[MATERIALS PROVIDED Boundary: Start]

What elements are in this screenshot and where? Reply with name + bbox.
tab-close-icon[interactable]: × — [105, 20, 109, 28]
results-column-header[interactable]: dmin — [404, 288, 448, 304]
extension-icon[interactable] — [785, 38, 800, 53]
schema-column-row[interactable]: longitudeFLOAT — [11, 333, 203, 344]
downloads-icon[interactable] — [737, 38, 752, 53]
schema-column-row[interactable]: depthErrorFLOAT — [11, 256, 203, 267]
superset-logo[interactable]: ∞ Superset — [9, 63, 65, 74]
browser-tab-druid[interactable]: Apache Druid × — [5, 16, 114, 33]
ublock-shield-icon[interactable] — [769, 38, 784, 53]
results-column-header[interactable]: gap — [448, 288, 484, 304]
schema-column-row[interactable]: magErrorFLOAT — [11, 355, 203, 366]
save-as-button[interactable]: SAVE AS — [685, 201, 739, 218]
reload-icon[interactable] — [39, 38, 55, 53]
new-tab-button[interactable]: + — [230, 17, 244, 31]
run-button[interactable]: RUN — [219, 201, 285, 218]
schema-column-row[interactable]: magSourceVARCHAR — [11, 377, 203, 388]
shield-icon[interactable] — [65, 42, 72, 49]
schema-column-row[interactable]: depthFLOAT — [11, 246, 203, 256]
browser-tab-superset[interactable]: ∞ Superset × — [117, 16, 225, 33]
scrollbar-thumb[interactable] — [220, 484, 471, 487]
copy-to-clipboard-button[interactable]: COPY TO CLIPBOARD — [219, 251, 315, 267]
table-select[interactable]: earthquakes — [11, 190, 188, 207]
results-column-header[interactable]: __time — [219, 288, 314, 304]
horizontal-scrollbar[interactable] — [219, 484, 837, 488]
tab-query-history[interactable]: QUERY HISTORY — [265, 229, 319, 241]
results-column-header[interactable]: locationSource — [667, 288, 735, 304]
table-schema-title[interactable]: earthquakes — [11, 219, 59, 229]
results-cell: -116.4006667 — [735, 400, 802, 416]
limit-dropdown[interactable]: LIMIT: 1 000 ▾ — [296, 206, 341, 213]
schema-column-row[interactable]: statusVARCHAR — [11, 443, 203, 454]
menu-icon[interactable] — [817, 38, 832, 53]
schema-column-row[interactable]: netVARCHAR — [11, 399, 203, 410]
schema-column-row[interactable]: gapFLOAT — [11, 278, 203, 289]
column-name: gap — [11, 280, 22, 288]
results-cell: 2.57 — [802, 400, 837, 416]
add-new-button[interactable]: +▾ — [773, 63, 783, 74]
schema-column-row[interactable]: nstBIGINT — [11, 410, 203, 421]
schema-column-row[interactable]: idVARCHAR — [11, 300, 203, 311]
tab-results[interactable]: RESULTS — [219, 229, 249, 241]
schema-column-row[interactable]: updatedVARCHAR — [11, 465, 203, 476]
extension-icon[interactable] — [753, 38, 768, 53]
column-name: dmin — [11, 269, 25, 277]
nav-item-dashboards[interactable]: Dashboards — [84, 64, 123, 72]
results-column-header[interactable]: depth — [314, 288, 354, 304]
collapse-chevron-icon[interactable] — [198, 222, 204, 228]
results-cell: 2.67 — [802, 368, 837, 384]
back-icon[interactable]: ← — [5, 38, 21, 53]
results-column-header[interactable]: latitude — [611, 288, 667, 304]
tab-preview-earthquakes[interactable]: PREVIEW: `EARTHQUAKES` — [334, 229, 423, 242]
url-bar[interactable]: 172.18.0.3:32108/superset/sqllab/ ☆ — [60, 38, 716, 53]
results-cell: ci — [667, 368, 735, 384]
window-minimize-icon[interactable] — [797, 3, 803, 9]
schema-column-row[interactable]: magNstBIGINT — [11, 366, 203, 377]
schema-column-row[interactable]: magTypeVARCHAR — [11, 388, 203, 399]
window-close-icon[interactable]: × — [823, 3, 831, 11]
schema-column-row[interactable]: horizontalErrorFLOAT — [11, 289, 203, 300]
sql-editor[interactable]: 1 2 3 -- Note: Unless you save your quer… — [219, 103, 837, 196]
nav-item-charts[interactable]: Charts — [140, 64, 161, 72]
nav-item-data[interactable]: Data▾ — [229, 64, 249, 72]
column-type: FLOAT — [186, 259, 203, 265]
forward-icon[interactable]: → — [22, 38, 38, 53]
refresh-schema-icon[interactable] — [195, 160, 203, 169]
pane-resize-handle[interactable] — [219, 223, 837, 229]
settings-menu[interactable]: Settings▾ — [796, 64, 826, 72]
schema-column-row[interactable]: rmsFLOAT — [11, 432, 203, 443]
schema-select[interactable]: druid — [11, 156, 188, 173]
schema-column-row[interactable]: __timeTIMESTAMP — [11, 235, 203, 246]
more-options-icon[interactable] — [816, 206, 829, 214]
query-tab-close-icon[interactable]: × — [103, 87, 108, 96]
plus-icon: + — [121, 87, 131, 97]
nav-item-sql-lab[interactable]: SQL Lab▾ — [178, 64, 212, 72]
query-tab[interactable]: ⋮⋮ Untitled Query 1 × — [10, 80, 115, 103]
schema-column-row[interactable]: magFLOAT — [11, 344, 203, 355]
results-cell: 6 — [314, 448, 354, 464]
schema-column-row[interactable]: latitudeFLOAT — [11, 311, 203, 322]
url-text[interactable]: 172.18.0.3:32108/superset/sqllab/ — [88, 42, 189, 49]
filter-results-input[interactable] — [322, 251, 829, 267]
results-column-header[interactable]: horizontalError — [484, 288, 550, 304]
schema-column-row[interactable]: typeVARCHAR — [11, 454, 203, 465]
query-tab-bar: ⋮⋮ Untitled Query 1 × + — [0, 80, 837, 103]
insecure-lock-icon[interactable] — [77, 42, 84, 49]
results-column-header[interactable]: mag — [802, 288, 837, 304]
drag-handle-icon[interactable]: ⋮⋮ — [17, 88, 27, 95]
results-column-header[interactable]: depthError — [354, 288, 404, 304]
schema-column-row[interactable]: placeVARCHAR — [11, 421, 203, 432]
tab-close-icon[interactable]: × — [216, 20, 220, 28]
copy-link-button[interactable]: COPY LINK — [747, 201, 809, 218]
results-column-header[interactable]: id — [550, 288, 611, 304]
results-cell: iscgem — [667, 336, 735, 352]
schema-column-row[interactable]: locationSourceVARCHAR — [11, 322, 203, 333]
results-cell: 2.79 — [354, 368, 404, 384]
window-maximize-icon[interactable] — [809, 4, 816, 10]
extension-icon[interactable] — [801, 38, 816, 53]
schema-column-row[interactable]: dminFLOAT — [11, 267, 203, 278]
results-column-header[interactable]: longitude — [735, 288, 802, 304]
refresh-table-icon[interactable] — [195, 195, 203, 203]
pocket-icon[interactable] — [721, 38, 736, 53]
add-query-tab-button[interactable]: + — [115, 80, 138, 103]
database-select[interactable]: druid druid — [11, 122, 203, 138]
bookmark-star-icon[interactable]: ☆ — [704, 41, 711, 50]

[MATERIALS PROVIDED Boundary: End]

# [WHAT IS NEEDED]
From beginning to end, the data must be duplicated exactly.

# [TASK OUTPUT]
What elements are in this screenshot and where? Reply with name + bbox.
tab-close-icon[interactable]: × — [105, 20, 109, 28]
results-column-header[interactable]: dmin — [404, 288, 448, 304]
extension-icon[interactable] — [785, 38, 800, 53]
schema-column-row[interactable]: longitudeFLOAT — [11, 333, 203, 344]
downloads-icon[interactable] — [737, 38, 752, 53]
schema-column-row[interactable]: depthErrorFLOAT — [11, 256, 203, 267]
superset-logo[interactable]: ∞ Superset — [9, 63, 65, 74]
browser-tab-druid[interactable]: Apache Druid × — [5, 16, 114, 33]
ublock-shield-icon[interactable] — [769, 38, 784, 53]
results-column-header[interactable]: gap — [448, 288, 484, 304]
schema-column-row[interactable]: magErrorFLOAT — [11, 355, 203, 366]
save-as-button[interactable]: SAVE AS — [685, 201, 739, 218]
reload-icon[interactable] — [39, 38, 55, 53]
new-tab-button[interactable]: + — [230, 17, 244, 31]
run-button[interactable]: RUN — [219, 201, 285, 218]
schema-column-row[interactable]: magSourceVARCHAR — [11, 377, 203, 388]
shield-icon[interactable] — [65, 42, 72, 49]
schema-column-row[interactable]: depthFLOAT — [11, 246, 203, 256]
browser-tab-superset[interactable]: ∞ Superset × — [117, 16, 225, 33]
scrollbar-thumb[interactable] — [220, 484, 471, 487]
copy-to-clipboard-button[interactable]: COPY TO CLIPBOARD — [219, 251, 315, 267]
table-select[interactable]: earthquakes — [11, 190, 188, 207]
results-column-header[interactable]: __time — [219, 288, 314, 304]
horizontal-scrollbar[interactable] — [219, 484, 837, 488]
tab-query-history[interactable]: QUERY HISTORY — [265, 229, 319, 241]
results-column-header[interactable]: locationSource — [667, 288, 735, 304]
table-schema-title[interactable]: earthquakes — [11, 219, 59, 229]
results-cell: -116.4006667 — [735, 400, 802, 416]
limit-dropdown[interactable]: LIMIT: 1 000 ▾ — [296, 206, 341, 213]
schema-column-row[interactable]: statusVARCHAR — [11, 443, 203, 454]
menu-icon[interactable] — [817, 38, 832, 53]
schema-column-row[interactable]: netVARCHAR — [11, 399, 203, 410]
schema-column-row[interactable]: gapFLOAT — [11, 278, 203, 289]
column-name: gap — [11, 280, 22, 288]
results-cell: 2.57 — [802, 400, 837, 416]
add-new-button[interactable]: +▾ — [773, 63, 783, 74]
schema-column-row[interactable]: nstBIGINT — [11, 410, 203, 421]
schema-column-row[interactable]: idVARCHAR — [11, 300, 203, 311]
tab-results[interactable]: RESULTS — [219, 229, 249, 241]
schema-column-row[interactable]: updatedVARCHAR — [11, 465, 203, 476]
extension-icon[interactable] — [753, 38, 768, 53]
column-name: dmin — [11, 269, 25, 277]
nav-item-dashboards[interactable]: Dashboards — [84, 64, 123, 72]
results-column-header[interactable]: depth — [314, 288, 354, 304]
collapse-chevron-icon[interactable] — [198, 222, 204, 228]
results-cell: 2.67 — [802, 368, 837, 384]
back-icon[interactable]: ← — [5, 38, 21, 53]
results-column-header[interactable]: latitude — [611, 288, 667, 304]
tab-preview-earthquakes[interactable]: PREVIEW: `EARTHQUAKES` — [334, 229, 423, 242]
url-bar[interactable]: 172.18.0.3:32108/superset/sqllab/ ☆ — [60, 38, 716, 53]
results-cell: ci — [667, 368, 735, 384]
window-minimize-icon[interactable] — [797, 3, 803, 9]
schema-column-row[interactable]: magNstBIGINT — [11, 366, 203, 377]
schema-column-row[interactable]: magTypeVARCHAR — [11, 388, 203, 399]
window-close-icon[interactable]: × — [823, 3, 831, 11]
schema-column-row[interactable]: horizontalErrorFLOAT — [11, 289, 203, 300]
sql-editor[interactable]: 1 2 3 -- Note: Unless you save your quer… — [219, 103, 837, 196]
nav-item-charts[interactable]: Charts — [140, 64, 161, 72]
nav-item-data[interactable]: Data▾ — [229, 64, 249, 72]
column-type: FLOAT — [186, 259, 203, 265]
forward-icon[interactable]: → — [22, 38, 38, 53]
refresh-schema-icon[interactable] — [195, 160, 203, 169]
pane-resize-handle[interactable] — [219, 223, 837, 229]
settings-menu[interactable]: Settings▾ — [796, 64, 826, 72]
schema-column-row[interactable]: rmsFLOAT — [11, 432, 203, 443]
schema-select[interactable]: druid — [11, 156, 188, 173]
schema-column-row[interactable]: __timeTIMESTAMP — [11, 235, 203, 246]
more-options-icon[interactable] — [816, 206, 829, 214]
query-tab-close-icon[interactable]: × — [103, 87, 108, 96]
plus-icon: + — [121, 87, 131, 97]
nav-item-sql-lab[interactable]: SQL Lab▾ — [178, 64, 212, 72]
query-tab[interactable]: ⋮⋮ Untitled Query 1 × — [10, 80, 115, 103]
schema-column-row[interactable]: magFLOAT — [11, 344, 203, 355]
results-cell: 6 — [314, 448, 354, 464]
schema-column-row[interactable]: latitudeFLOAT — [11, 311, 203, 322]
url-text[interactable]: 172.18.0.3:32108/superset/sqllab/ — [88, 42, 189, 49]
filter-results-input[interactable] — [322, 251, 829, 267]
results-column-header[interactable]: horizontalError — [484, 288, 550, 304]
schema-column-row[interactable]: typeVARCHAR — [11, 454, 203, 465]
query-tab-bar: ⋮⋮ Untitled Query 1 × + — [0, 80, 837, 103]
insecure-lock-icon[interactable] — [77, 42, 84, 49]
results-column-header[interactable]: mag — [802, 288, 837, 304]
drag-handle-icon[interactable]: ⋮⋮ — [17, 88, 27, 95]
results-column-header[interactable]: depthError — [354, 288, 404, 304]
schema-column-row[interactable]: placeVARCHAR — [11, 421, 203, 432]
tab-close-icon[interactable]: × — [216, 20, 220, 28]
copy-link-button[interactable]: COPY LINK — [747, 201, 809, 218]
results-column-header[interactable]: id — [550, 288, 611, 304]
results-cell: iscgem — [667, 336, 735, 352]
schema-column-row[interactable]: locationSourceVARCHAR — [11, 322, 203, 333]
results-cell: 2.79 — [354, 368, 404, 384]
window-maximize-icon[interactable] — [809, 4, 816, 10]
extension-icon[interactable] — [801, 38, 816, 53]
schema-column-row[interactable]: dminFLOAT — [11, 267, 203, 278]
results-column-header[interactable]: longitude — [735, 288, 802, 304]
refresh-table-icon[interactable] — [195, 195, 203, 203]
pocket-icon[interactable] — [721, 38, 736, 53]
add-query-tab-button[interactable]: + — [115, 80, 138, 103]
database-select[interactable]: druid druid — [11, 122, 203, 138]
bookmark-star-icon[interactable]: ☆ — [704, 41, 711, 50]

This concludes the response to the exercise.